*** Data for analysis
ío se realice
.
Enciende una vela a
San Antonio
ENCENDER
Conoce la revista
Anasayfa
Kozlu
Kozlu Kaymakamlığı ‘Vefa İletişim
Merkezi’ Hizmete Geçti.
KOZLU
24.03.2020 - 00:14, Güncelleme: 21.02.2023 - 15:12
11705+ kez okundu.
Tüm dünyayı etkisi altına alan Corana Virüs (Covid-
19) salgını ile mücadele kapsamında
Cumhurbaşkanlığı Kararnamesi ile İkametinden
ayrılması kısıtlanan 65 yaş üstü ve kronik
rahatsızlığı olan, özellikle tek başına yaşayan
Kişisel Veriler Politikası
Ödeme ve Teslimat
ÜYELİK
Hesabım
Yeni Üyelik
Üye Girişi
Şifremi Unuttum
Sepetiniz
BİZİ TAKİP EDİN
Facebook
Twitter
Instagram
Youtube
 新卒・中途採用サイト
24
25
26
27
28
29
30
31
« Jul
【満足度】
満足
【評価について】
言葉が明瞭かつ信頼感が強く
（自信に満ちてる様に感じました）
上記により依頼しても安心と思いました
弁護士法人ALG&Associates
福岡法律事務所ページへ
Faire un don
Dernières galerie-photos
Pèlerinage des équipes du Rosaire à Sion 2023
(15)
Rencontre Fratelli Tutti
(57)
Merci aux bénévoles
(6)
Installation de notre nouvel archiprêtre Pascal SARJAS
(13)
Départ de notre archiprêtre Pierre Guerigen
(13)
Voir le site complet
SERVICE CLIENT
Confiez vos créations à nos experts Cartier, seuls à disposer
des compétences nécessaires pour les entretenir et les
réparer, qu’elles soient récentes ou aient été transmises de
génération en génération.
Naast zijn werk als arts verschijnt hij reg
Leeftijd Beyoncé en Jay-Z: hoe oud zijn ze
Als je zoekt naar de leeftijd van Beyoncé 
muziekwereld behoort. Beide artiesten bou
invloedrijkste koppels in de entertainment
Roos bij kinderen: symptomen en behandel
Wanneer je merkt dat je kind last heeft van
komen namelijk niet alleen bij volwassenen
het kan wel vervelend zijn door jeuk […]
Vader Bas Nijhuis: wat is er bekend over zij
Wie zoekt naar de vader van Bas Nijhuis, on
******
Try it: Where the word "Beyoncé" appears in a line of the entries, copy that line.

Exercise answer:
Leeftijd Beyoncé en Jay-Z: hoe oud zijn ze
Als je zoekt naar de leeftijd van Beyoncé 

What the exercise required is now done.